Print exactly the lines from the line with "Describe the element at coordinates (365, 2327)" to the last line of the data, please, both included.

### Data for review
= Beginning of Section =

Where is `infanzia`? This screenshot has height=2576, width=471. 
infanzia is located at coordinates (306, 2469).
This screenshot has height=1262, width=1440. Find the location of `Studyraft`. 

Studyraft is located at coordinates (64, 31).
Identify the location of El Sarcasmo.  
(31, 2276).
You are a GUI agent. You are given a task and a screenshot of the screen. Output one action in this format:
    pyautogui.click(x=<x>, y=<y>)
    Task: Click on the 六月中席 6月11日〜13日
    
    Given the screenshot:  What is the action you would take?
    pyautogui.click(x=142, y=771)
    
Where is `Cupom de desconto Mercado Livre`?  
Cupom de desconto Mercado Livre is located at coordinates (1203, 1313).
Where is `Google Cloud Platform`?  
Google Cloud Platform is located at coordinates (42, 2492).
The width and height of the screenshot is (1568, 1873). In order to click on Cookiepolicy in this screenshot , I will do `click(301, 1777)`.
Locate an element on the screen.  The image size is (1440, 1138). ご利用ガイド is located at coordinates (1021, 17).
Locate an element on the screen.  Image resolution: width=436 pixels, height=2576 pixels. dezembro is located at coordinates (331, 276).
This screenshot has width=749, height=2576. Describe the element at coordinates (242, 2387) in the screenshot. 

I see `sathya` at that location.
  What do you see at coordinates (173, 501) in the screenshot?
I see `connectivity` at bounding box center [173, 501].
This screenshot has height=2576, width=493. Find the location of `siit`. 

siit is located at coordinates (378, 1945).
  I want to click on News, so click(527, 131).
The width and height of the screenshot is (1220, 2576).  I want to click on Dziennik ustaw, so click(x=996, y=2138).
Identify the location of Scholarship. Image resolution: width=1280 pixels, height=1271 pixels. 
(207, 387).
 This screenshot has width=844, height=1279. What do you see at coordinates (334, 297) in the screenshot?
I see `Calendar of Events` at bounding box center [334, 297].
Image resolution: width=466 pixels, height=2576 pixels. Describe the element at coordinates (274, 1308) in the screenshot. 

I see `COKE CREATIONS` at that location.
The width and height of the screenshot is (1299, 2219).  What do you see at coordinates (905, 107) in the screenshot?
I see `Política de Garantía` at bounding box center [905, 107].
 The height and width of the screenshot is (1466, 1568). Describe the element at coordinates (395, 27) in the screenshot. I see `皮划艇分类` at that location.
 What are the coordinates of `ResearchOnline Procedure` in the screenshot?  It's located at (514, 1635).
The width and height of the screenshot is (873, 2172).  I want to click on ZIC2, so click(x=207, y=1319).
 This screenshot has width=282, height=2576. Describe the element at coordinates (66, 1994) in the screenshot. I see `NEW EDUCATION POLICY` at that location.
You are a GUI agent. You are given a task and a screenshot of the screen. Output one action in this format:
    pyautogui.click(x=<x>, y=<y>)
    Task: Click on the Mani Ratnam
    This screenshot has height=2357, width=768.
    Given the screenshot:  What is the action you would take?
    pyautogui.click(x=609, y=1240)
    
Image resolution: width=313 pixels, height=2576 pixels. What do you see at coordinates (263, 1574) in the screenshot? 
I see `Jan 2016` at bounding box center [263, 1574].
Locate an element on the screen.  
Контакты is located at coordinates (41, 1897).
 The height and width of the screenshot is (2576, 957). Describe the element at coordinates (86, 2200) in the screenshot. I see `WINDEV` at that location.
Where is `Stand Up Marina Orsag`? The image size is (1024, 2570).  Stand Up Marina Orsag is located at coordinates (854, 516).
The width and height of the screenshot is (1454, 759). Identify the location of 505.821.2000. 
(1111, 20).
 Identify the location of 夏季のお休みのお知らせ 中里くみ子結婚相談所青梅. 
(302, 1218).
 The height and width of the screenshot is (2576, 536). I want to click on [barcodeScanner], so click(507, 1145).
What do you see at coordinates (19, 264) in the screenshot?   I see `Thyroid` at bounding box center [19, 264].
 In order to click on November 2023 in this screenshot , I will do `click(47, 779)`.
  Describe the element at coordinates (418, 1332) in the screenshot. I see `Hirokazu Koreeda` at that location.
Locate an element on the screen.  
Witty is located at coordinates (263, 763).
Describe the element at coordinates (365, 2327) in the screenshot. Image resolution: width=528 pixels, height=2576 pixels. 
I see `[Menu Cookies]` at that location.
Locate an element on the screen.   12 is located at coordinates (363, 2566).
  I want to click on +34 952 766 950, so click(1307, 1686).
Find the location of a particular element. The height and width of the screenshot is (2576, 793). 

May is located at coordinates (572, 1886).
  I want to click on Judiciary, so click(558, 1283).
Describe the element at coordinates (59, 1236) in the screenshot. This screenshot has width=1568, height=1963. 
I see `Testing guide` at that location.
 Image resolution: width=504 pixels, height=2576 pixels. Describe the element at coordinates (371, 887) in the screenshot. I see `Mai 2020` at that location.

= End of Section =

### Expected output
Describe the element at coordinates (365, 2327) in the screenshot. Image resolution: width=528 pixels, height=2576 pixels. 
I see `[Menu Cookies]` at that location.
Locate an element on the screen.   12 is located at coordinates (363, 2566).
  I want to click on +34 952 766 950, so click(1307, 1686).
Find the location of a particular element. The height and width of the screenshot is (2576, 793). 

May is located at coordinates (572, 1886).
  I want to click on Judiciary, so click(558, 1283).
Describe the element at coordinates (59, 1236) in the screenshot. This screenshot has width=1568, height=1963. 
I see `Testing guide` at that location.
 Image resolution: width=504 pixels, height=2576 pixels. Describe the element at coordinates (371, 887) in the screenshot. I see `Mai 2020` at that location.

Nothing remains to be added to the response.